The video enforces the skewed hip-hop parody theme with towers of tea and stilettos slung over telephone lines. The leading ladies are presented as empowered mascots of self-expression and style as they get up to no good. Having worked in fashion as an art director prior to her directing debut, the props and casting process came as a welcome treat for Beecham. “I never knew I was going to get into film,” she reflects. “It’s something that happened quite naturally. My ideas expanded to something that I couldn’t do justice to in a still image so I started to film them with the help of friends. The fact that I could create my own world with its own rules excited me so much and now I’m hooked!”

The world she created over the two-day shoot for Charlotte Simone is a fun and infectious one that challenges the conventions of the fashion industry. “I don’t consider Charlotte’s brand as one that has to stick to the rules and I think our leading ladies had exactly the right attitude and swagger we needed,” she muses.

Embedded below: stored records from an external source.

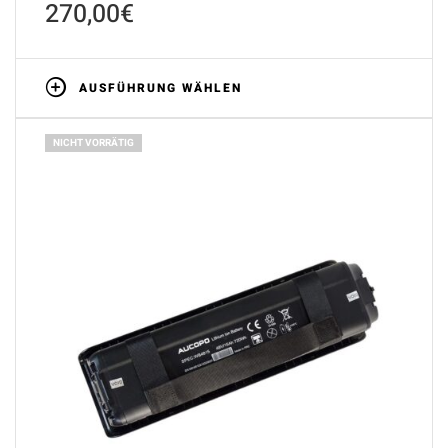
270,00
€
AUSFÜHRUNG WÄHLEN
NICHT VORRÄTIG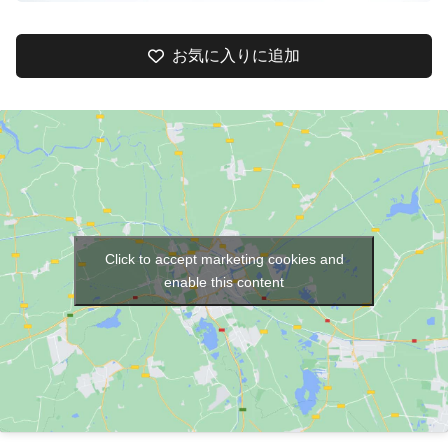
お気に入りに追加
Click to accept marketing cookies and
enable this content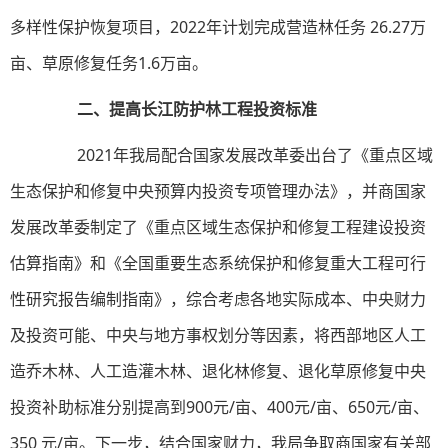
多样性保护恢复项目，2022年计划完成营造林任务 26.27万
亩、草原修复任务1.6万亩。
二、提高长江防护林工程投资标准
2021年我局配合国家发展改革委出台了《重点区域
生态保护和修复中央预算内投资专项管理办法》，并商国家
发展改革委制定了《重点区域生态保护和修复工程建设投资
估算指南》和《全国重要生态系统保护和修复重大工程可行
性研究报告编制指南》，综合考虑各地实际成本、中央财力
及投资可能、中央与地方事权划分等因素，将西部地区人工
造乔木林、人工造灌木林、退化林修复、退化草原修复中央
投资补助标准分别提高到900元/亩、400元/亩、650元/亩、
350 元/亩。下一步，结合国家财力，我局争取商国家有关部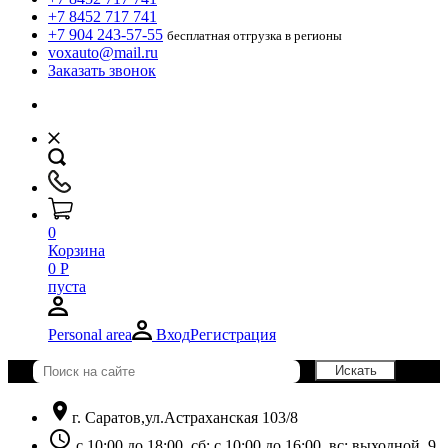
+7 8452 717 741
+7 904 243-57-55
бесплатная отгрузка в регионы
voxauto@mail.ru
Заказать звонок
0
Корзина
0
Р
пуста
Personal area
Вход
Регистрация
location_on
г. Саратов,ул.Астраханская 103/8
schedule
с 10:00 до 18:00, сб: с 10:00 до 16:00, вс: выходной. 9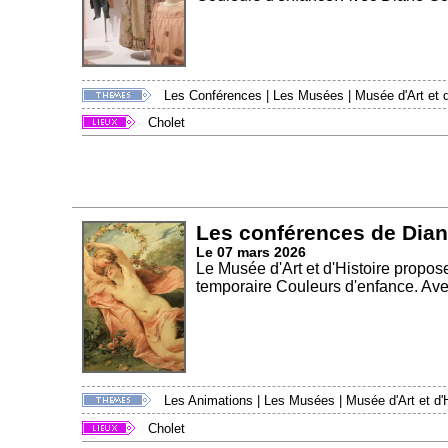
Les Conférences
|
Les Musées
|
Musée d'Art et d
Cholet
Les conférences de Dia
Le 07 mars 2026
Le Musée d'Art et d'Histoire propos
temporaire Couleurs d'enfance. Ave
Les Animations
|
Les Musées
|
Musée d'Art et d'H
Cholet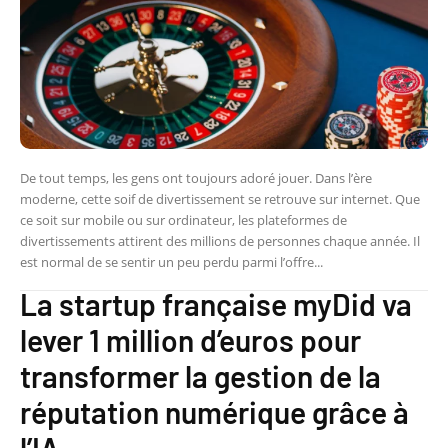
De tout temps, les gens ont toujours adoré jouer. Dans l’ère
moderne, cette soif de divertissement se retrouve sur internet. Que
ce soit sur mobile ou sur ordinateur, les plateformes de
divertissements attirent des millions de personnes chaque année. Il
est normal de se sentir un peu perdu parmi l’offre...
La startup française myDid va
lever 1 million d’euros pour
transformer la gestion de la
réputation numérique grâce à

“The girls thrived on the concept. They are vibrant women and so happy to be involved in a campaign that didn’t see them playing the preconceived notion of what it is to be an older lady – the granny in the knitted cardigan. We were looking for ladies who oozed confidence, attitude and were willing to give us an OTT performance.”

According to Beecham the shoot “was a real collaboration. Charlotte’s product is beautiful, Kyle De’volle styled it in a way that really caught your eye and Lisa Turnbull at Biscuit created amazing production value.” Though Biscuit Filmworks UK produced this film, Beecham is currently unsigned.

Since the hip-hop granny shoot, she’s directed a promo for Made In Chelsea star Rosie Fortescue’s latest jewellery line and has another fashion film for a new shoe brand in the works.

She says she finds inspiration for her filmmaking from all around – from movies, music and food, to the characters she meets. “It’s hard to say where I get my inspiration from as it comes at very weird and irregular times… I think it mostly comes when I’m completely zoned out, so if I’m on a walk or right before I go to sleep, I think that’s the time I let my mind wander 100 per cent free.”